(Data extracted from a collection)
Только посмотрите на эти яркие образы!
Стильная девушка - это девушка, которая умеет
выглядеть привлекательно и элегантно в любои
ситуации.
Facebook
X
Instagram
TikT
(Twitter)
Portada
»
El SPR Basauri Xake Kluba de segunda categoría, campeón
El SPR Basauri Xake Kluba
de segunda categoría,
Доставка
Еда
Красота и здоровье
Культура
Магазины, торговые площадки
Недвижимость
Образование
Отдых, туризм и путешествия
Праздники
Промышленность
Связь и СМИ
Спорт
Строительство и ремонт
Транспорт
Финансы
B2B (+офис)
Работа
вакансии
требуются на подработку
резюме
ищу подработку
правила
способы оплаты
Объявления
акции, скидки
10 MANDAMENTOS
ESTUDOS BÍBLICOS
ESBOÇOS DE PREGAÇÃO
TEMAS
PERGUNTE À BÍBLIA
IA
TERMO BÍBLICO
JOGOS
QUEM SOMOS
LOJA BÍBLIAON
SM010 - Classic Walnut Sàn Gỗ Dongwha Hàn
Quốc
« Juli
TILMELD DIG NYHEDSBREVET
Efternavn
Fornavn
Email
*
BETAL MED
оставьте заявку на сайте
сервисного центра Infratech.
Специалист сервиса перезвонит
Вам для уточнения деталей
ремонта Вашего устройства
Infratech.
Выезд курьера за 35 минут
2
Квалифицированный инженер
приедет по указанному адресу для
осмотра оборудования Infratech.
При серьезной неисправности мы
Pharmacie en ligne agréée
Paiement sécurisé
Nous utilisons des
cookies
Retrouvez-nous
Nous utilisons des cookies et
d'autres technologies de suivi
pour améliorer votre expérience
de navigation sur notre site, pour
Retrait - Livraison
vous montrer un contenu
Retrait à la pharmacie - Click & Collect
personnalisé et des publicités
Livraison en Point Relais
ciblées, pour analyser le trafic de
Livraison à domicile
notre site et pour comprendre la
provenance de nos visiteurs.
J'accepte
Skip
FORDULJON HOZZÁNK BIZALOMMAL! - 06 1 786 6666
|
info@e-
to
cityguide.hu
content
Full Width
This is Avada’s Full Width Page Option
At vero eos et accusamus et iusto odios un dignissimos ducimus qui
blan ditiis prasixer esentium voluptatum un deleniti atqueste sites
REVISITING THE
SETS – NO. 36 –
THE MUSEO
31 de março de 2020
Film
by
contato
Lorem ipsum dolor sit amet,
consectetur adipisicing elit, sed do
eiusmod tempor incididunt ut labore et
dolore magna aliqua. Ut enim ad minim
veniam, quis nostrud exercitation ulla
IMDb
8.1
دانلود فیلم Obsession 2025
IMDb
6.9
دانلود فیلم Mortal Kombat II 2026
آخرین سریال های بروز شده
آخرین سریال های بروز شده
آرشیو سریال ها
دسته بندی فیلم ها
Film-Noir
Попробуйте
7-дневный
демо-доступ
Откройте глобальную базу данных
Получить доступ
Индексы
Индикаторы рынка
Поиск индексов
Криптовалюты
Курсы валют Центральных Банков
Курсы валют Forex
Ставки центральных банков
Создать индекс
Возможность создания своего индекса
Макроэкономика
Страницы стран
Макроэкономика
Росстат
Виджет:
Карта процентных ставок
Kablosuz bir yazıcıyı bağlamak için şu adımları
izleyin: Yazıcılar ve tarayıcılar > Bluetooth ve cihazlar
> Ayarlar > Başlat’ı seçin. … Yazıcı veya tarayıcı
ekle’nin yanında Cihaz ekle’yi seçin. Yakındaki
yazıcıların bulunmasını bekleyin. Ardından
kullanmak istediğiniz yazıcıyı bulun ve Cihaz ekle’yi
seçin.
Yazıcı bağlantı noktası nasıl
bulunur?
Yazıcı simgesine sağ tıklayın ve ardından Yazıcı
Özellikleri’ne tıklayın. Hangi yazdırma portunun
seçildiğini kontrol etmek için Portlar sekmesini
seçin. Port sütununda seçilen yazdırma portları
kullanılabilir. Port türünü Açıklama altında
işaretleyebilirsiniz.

### WORK REQUEST
Whatever lines appear above, reproduce every one of them exactly.

### RESULT OF THIS EXERCISE
Только посмотрите на эти яркие образы!
Стильная девушка - это девушка, которая умеет
выглядеть привлекательно и элегантно в любои
ситуации.
Facebook
X
Instagram
TikT
(Twitter)
Portada
»
El SPR Basauri Xake Kluba de segunda categoría, campeón
El SPR Basauri Xake Kluba
de segunda categoría,
Доставка
Еда
Красота и здоровье
Культура
Магазины, торговые площадки
Недвижимость
Образование
Отдых, туризм и путешествия
Праздники
Промышленность
Связь и СМИ
Спорт
Строительство и ремонт
Транспорт
Финансы
B2B (+офис)
Работа
вакансии
требуются на подработку
резюме
ищу подработку
правила
способы оплаты
Объявления
акции, скидки
10 MANDAMENTOS
ESTUDOS BÍBLICOS
ESBOÇOS DE PREGAÇÃO
TEMAS
PERGUNTE À BÍBLIA
IA
TERMO BÍBLICO
JOGOS
QUEM SOMOS
LOJA BÍBLIAON
SM010 - Classic Walnut Sàn Gỗ Dongwha Hàn
Quốc
« Juli
TILMELD DIG NYHEDSBREVET
Efternavn
Fornavn
Email
*
BETAL MED
оставьте заявку на сайте
сервисного центра Infratech.
Специалист сервиса перезвонит
Вам для уточнения деталей
ремонта Вашего устройства
Infratech.
Выезд курьера за 35 минут
2
Квалифицированный инженер
приедет по указанному адресу для
осмотра оборудования Infratech.
При серьезной неисправности мы
Pharmacie en ligne agréée
Paiement sécurisé
Nous utilisons des
cookies
Retrouvez-nous
Nous utilisons des cookies et
d'autres technologies de suivi
pour améliorer votre expérience
de navigation sur notre site, pour
Retrait - Livraison
vous montrer un contenu
Retrait à la pharmacie - Click & Collect
personnalisé et des publicités
Livraison en Point Relais
ciblées, pour analyser le trafic de
Livraison à domicile
notre site et pour comprendre la
provenance de nos visiteurs.
J'accepte
Skip
FORDULJON HOZZÁNK BIZALOMMAL! - 06 1 786 6666
|
info@e-
to
cityguide.hu
content
Full Width
This is Avada’s Full Width Page Option
At vero eos et accusamus et iusto odios un dignissimos ducimus qui
blan ditiis prasixer esentium voluptatum un deleniti atqueste sites
REVISITING THE
SETS – NO. 36 –
THE MUSEO
31 de março de 2020
Film
by
contato
Lorem ipsum dolor sit amet,
consectetur adipisicing elit, sed do
eiusmod tempor incididunt ut labore et
dolore magna aliqua. Ut enim ad minim
veniam, quis nostrud exercitation ulla
IMDb
8.1
دانلود فیلم Obsession 2025
IMDb
6.9
دانلود فیلم Mortal Kombat II 2026
آخرین سریال های بروز شده
آخرین سریال های بروز شده
آرشیو سریال ها
دسته بندی فیلم ها
Film-Noir
Попробуйте
7-дневный
демо-доступ
Откройте глобальную базу данных
Получить доступ
Индексы
Индикаторы рынка
Поиск индексов
Криптовалюты
Курсы валют Центральных Банков
Курсы валют Forex
Ставки центральных банков
Создать индекс
Возможность создания своего индекса
Макроэкономика
Страницы стран
Макроэкономика
Росстат
Виджет:
Карта процентных ставок
Kablosuz bir yazıcıyı bağlamak için şu adımları
izleyin: Yazıcılar ve tarayıcılar > Bluetooth ve cihazlar
> Ayarlar > Başlat’ı seçin. … Yazıcı veya tarayıcı
ekle’nin yanında Cihaz ekle’yi seçin. Yakındaki
yazıcıların bulunmasını bekleyin. Ardından
kullanmak istediğiniz yazıcıyı bulun ve Cihaz ekle’yi
seçin.
Yazıcı bağlantı noktası nasıl
bulunur?
Yazıcı simgesine sağ tıklayın ve ardından Yazıcı
Özellikleri’ne tıklayın. Hangi yazdırma portunun
seçildiğini kontrol etmek için Portlar sekmesini
seçin. Port sütununda seçilen yazdırma portları
kullanılabilir. Port türünü Açıklama altında
işaretleyebilirsiniz.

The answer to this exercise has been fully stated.